The soul of man is pent up in the prison-house of his head; it looks at nature through its two windows, the eyes. It would also fain know how nature looks through other windows. A desire apparently never to be fulfilled. But our love for nature is inventive, and here, too, much has been accomplished.

Placing before me an angular mirror, consisting of two plane mirrors slightly inclined to each other, I see my face twice reflected. In the right-hand mirror I obtain a view of the right side, and in the left-hand mirror a view of the left side, of my face. Also I shall see the face of a person standing in front of me, more to the right with my right eye, more to the left with my left. But in order to obtain such widely different views of a face as those shown in the angular mirror, my two eyes would have to be set much further apart from each other than they actually are.

Fig. 23.

Squinting with my right eye at the image in the right-hand mirror, with my left eye at the image in the left-hand mirror, my vision will be the vision of a giant having an enormous head with his two eyes set far apart. This, also, is the impression which my own face makes upon me. I see it now, single and solid. Fixing my gaze, the relief from second to second is magnified, the eyebrows start forth prominently from above the eyes, the nose seems to grow a foot in length, my mustache shoots forth like a fountain from my lip, the teeth seem to retreat immeasurably. But by far the most horrible aspect of the phenomenon is the nose.

Interesting in this connexion is the telestereoscope of Helmholtz. In the telestereoscope we view a landscape by looking with our right eye (Fig. 24) through the mirror a into the mirror A, and with our left eye through the mirror b into the mirror B. The mirrors A and B stand far apart. Again we see with the widely separated eyes of a giant. Everything appears dwarfed and near us. The distant mountains look like moss-covered stones at our feet. Between, you see the reduced model of a city, a veritable Liliput. You are tempted almost to stroke with your hand the soft forest and city, did you not fear that you might prick your fingers on the sharp, needle-shaped steeples, or that they might crackle and break off.

Fig. 24.

Liliput is no fable. We need only Swift's eyes, the telestereoscope, to see it.

Picture to yourself the reverse case. Let us suppose ourselves so small that we could take long walks in a forest of moss, and that our eyes were correspondingly near each other. The moss-fibres would appear like trees. On them we should see strange, unshapely monsters creeping about. Branches of the oak-tree, at whose base our moss-forest lay, would seem to us dark, immovable, myriad-branched clouds, painted high on the vault of heaven; just as the inhabitants of Saturn, forsooth, might see their enormous ring.
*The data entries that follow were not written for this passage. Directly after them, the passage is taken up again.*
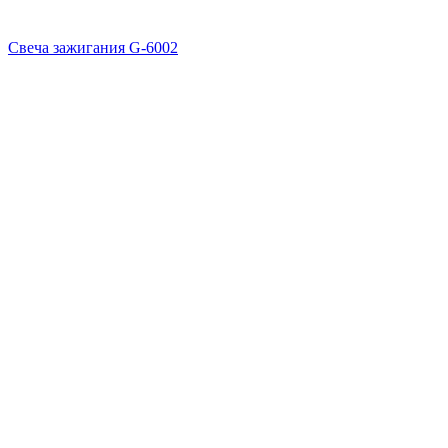
Свеча зажигания G-6002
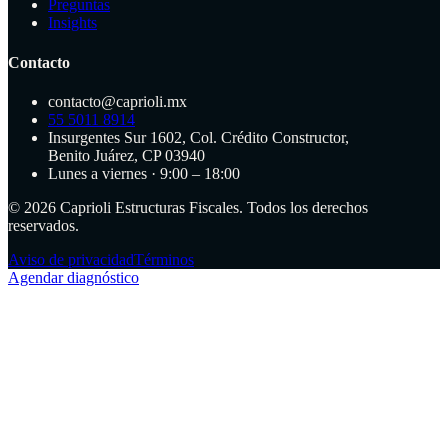
Preguntas
Insights
Contacto
contacto@caprioli.mx
55 5011 8914
Insurgentes Sur 1602, Col. Crédito Constructor,
Benito Juárez, CP 03940
Lunes a viernes · 9:00 – 18:00
©
2026
Caprioli Estructuras Fiscales. Todos los derechos
reservados.
Aviso de privacidad
Términos
Agendar diagnóstico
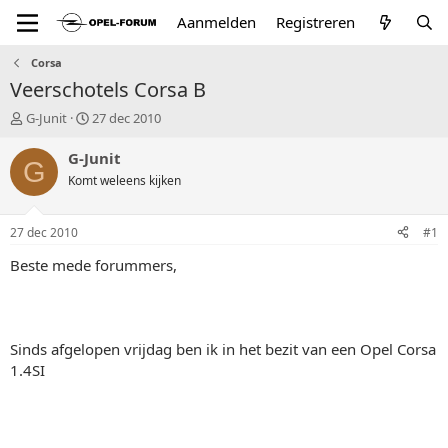
Aanmelden
Registreren
Corsa
Veerschotels Corsa B
T
S
G-Junit
27 dec 2010
o
t
p
a
G-Junit
G
i
r
Komt weleens kijken
c
t
s
d
t
a
27 dec 2010
#1
a
t
r
u
Beste mede forummers,
t
m
e
r
Sinds afgelopen vrijdag ben ik in het bezit van een Opel Corsa
1.4SI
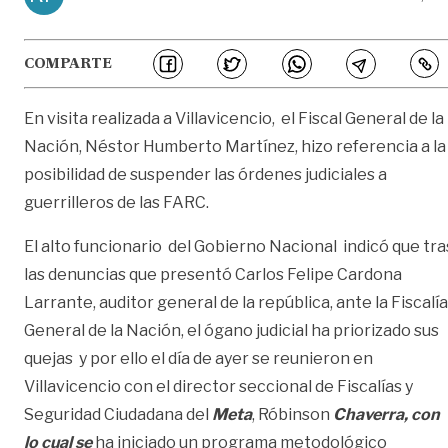
COMPARTE
En visita realizada a Villavicencio, el Fiscal General de la
Nación, Néstor Humberto Martínez, hizo referencia a la
posibilidad de suspender las órdenes judiciales a
guerrilleros de las FARC.
El alto funcionario del Gobierno Nacional indicó que tra
las denuncias que presentó Carlos Felipe Cardona
Larrante, auditor general de la república, ante la Fiscalía
General de la Nación, el ógano judicial ha priorizado sus
quejas y por ello el día de ayer se reunieron en
Villavicencio con el director seccional de Fiscalías y
Seguridad Ciudadana del
Meta
, Róbinson
Chaverra, con
lo cual se
ha iniciado un programa metodológico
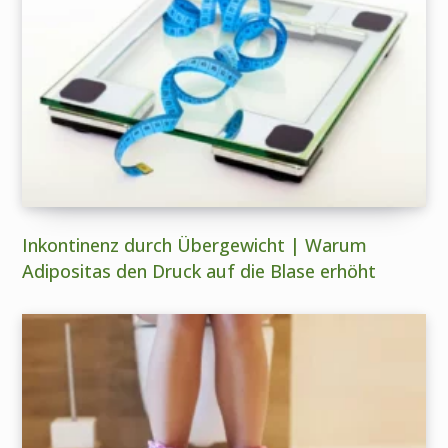
Inkontinenz durch Übergewicht | Warum
Adipositas den Druck auf die Blase erhöht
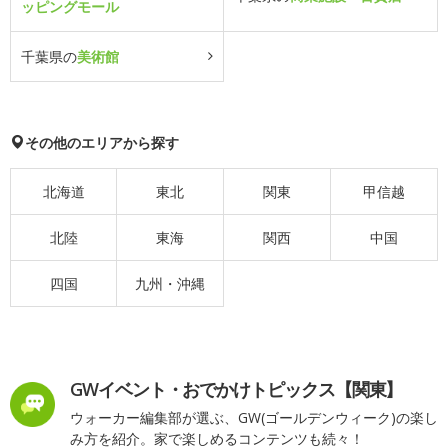
ッピングモール
千葉県の
美術館
その他のエリアから探す
北海道
東北
関東
甲信越
北陸
東海
関西
中国
四国
九州・沖縄
GWイベント・おでかけトピックス【関東】
ウォーカー編集部が選ぶ、GW(ゴールデンウィーク)の楽し
み方を紹介。家で楽しめるコンテンツも続々！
On the tree-trunks of our mossy woodland we should find colossal globes several feet in diameter, brilliantly transparent, swayed by the winds with slow, peculiar motions. We should approach inquisitively and should find that these globes, in which here and there animals were gaily sporting, were liquid globes, in fact that they were water. A short, incautious step, the slightest contact, and woe betide us, our arm is irresistibly drawn by an invisible power into the interior of the sphere and held there unrelentingly fast! A drop of dew has engulfed in its capillary maw a manikin, in revenge for the thousands of drops that its big human counterparts have quaffed at breakfast. Thou shouldst have known, thou pygmy natural scientist, that with thy present puny bulk thou shouldst not joke with capillarity!